→ **Problem description**
Report how many lines in the data include "will", with the number as the only reply.

━━━ Entries shown

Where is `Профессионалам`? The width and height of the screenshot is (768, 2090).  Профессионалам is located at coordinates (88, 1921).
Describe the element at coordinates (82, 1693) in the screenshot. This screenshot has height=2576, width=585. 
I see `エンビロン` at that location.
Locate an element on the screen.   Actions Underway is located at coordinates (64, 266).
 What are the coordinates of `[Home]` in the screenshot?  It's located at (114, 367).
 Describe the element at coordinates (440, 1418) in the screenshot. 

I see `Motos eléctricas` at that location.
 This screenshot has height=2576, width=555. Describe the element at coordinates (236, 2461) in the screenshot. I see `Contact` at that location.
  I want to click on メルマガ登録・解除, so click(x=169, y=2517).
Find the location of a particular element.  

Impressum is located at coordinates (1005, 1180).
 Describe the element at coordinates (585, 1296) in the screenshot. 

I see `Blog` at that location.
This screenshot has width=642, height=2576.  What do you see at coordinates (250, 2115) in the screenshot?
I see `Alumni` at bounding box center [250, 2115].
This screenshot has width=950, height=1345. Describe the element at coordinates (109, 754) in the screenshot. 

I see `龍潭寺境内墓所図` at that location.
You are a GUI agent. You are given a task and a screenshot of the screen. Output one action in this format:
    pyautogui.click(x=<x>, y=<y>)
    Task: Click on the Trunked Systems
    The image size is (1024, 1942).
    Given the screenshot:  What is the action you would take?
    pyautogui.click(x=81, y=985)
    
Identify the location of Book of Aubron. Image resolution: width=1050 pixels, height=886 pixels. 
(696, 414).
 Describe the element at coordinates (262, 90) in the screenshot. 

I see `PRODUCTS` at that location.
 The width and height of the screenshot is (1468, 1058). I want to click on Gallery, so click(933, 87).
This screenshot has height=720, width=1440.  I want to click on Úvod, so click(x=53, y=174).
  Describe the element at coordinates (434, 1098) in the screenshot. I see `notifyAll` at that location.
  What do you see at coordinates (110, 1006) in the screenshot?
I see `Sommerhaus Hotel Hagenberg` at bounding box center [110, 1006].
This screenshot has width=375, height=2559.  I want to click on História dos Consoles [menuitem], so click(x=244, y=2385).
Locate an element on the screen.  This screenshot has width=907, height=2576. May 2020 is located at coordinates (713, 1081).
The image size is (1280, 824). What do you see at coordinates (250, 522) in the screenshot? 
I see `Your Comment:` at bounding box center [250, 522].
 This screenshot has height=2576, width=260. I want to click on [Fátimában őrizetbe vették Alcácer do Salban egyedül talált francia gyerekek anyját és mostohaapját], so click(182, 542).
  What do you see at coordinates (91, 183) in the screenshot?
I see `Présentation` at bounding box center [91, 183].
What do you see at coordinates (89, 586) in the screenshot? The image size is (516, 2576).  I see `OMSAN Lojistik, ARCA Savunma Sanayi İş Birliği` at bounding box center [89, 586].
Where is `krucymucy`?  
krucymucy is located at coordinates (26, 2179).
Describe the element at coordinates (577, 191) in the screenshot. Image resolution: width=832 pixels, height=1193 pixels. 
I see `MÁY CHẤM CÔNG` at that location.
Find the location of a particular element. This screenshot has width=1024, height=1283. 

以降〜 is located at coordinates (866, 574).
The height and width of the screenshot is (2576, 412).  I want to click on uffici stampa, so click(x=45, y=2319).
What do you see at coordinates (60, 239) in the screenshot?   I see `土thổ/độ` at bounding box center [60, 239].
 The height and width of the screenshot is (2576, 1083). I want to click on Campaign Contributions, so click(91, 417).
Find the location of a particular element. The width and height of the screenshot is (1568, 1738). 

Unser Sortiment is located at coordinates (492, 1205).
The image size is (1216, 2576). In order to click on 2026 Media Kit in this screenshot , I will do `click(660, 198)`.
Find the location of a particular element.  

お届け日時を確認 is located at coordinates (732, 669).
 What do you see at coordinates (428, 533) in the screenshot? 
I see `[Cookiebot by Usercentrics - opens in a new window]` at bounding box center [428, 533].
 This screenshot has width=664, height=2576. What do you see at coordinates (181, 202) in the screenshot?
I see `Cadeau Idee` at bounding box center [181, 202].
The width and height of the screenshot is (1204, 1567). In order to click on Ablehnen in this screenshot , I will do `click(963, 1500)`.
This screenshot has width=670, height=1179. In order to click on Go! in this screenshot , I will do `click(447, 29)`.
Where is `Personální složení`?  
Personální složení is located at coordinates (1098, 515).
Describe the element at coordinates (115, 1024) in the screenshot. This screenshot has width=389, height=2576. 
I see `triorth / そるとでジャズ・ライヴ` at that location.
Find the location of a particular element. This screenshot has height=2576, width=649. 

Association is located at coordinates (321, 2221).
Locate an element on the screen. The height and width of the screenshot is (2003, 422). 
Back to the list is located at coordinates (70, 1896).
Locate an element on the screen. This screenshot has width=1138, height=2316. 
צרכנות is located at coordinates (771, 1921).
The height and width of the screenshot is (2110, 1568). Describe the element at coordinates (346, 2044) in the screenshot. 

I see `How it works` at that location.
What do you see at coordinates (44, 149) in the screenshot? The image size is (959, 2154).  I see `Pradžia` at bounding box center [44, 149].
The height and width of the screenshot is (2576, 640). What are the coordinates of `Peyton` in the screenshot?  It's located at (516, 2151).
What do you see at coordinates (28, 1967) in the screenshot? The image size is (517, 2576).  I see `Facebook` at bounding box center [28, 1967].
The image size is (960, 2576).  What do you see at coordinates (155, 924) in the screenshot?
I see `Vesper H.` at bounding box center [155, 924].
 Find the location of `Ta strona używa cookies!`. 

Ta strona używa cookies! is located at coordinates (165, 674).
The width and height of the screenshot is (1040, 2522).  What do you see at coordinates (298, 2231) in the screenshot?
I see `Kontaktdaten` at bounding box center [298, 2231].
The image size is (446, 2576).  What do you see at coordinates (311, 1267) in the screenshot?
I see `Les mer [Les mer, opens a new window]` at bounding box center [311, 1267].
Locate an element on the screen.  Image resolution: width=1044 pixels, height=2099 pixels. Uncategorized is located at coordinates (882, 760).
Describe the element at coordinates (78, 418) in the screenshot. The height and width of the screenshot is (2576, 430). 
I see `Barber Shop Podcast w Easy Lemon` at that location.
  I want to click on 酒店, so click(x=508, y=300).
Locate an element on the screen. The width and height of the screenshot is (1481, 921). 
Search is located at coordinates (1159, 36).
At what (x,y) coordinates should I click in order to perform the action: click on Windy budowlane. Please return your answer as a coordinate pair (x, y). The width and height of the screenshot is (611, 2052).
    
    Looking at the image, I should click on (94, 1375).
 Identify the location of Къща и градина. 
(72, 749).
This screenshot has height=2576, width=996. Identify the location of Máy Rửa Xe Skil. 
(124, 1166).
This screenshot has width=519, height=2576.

━━━━━━

→ **Output**
3